Aufgrund der Unwirksamkeit der Klausel steht dem Erwerber grundsätzlich ein Bereicherungsanspruch aus § 812 Abs. 1 BGB zu, da insoweit die letzte Kaufpreisrate aufgrund der Mängel eben noch nicht fällig war und damit rechtsgrundlos erfolgte. Diesem Anspruch steht auch § 814 BGB nicht entgegen, da grundsätzlich ein Laie keine komplexen Bewertungen zur Wirksamkeit von notariellen Regelungen im Bauträgervertrag treffen muss und darüber hinaus durch die Kopplung mit der Übergabe die Leistung auch nicht „freiwillig“ erfolgt, sondern erkennbar unter dem Druck und in dem Bestreben, den Besitz an der Wohnung zu erlangen.


C.
Kontext der Entscheidung
Die Entscheidung bewegt sich letzten Endes auf der Linie, die durch die bisherige Rechtsprechung zur Fälligkeit der letzten Kaufpreisrate vorgegeben wird. Entgegen der Ansicht vieler Bauträger, die darauf vertrauen, dass kleinere Protokollmängel, die ggf. auch fortlaufend abgearbeitet werden, die Fälligkeit der letzten Rate nicht hindern, geht die Rechtsprechung ganz überwiegend davon aus, dass dies nicht der Fall ist. Der hier vorliegende Fall war wohl allerdings relativ „krass“, da die vorliegenden Mängel ohne weiteres hätten auch dem Bauträger einleuchten können.


D.
Auswirkungen für die Praxis
Die Entscheidung zeigt erneut, dass der Versuch, durch Regelungen in regelmäßig vorformulierten Bauträgerverträgen der Gefahr gegenzusteuern, dass aufgrund relativ geringfügiger Mängel Streit über die Fälligkeit der letzten Rate entsteht, regelmäßig zum Scheitern verurteilt sind. Unstrittig sind auch von einem Notar im Interesse des Bauträgers gestaltete Klauseln regelmäßig Allgemeine Geschäftsbedingungen. Zwar muss der Notar grundsätzlich gemäß § 14 Abs. 2 BNotO, § 4 BeurKG eine Beurkundung mit unwirksamen Klauseln ablehnen bzw. bei Zweifeln hierüber belehren, regelmäßig hilft dies aber praktisch nicht, da solche Klauseln regelmäßig den Versuch darstellen, die Rechtslage zugunsten des Bauträgers einseitig zu verändern.
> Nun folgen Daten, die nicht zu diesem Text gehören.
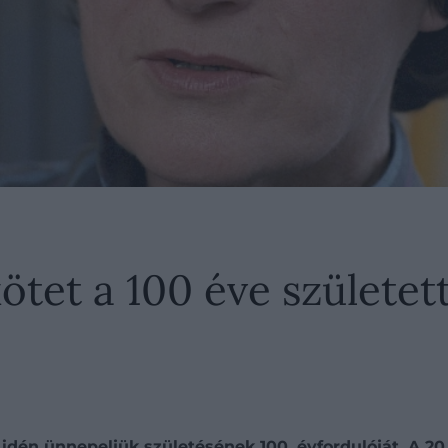
kötet a 100 éve születet
gy idén ünnepeljük születésének 100. évfordulóját. A 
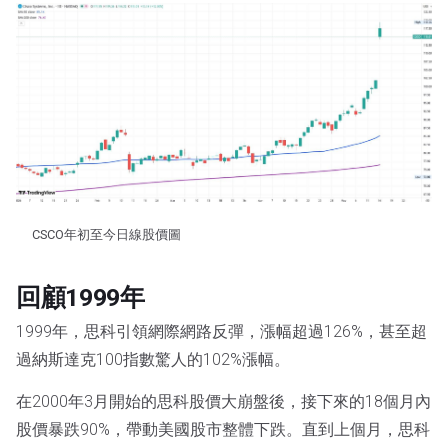
CSCO年初至今日線股價圖
回顧1999年
1999年，思科引領網際網路反彈，漲幅超過126%，甚至超
過納斯達克100指數驚人的102%漲幅。
在2000年3月開始的思科股價大崩盤後，接下來的18個月內
股價暴跌90%，帶動美國股市整體下跌。直到上個月，思科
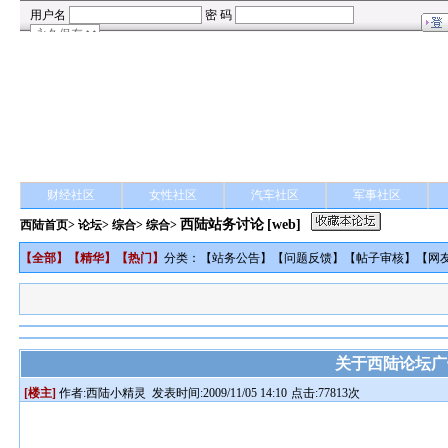
财经社区
女性社区
汽车社区
军事社区
西陆站务讨论
[web]
西陆首页
>
论坛
>
综合
> 综合>
【
全部
】【
精华
】【
热门
】
分类：【
站务公告
】【
问题反馈
】【
帖子审核
】【
网
关于西陆论坛广
[楼主]
作者:
西陆小精灵
发表时间:2009/11/05 14:10
点击:77813次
Der Versuch, das (relative) Druckpotenzial einer Übergabe der Wohnung an die Bezahlung der letzten Kaufpreisrate zu koppeln – und sei es auch auf ein Notaranderkonto – muss regelmäßig scheitern. Das Geld statt für langwierige Rechtsstreitigkeiten in eine engmaschige und gegen Ende des Bauvorhabens besonders penible Bauleitung zu investieren, dürfte regelmäßig für alle beteiligten Parteien zielführender sein.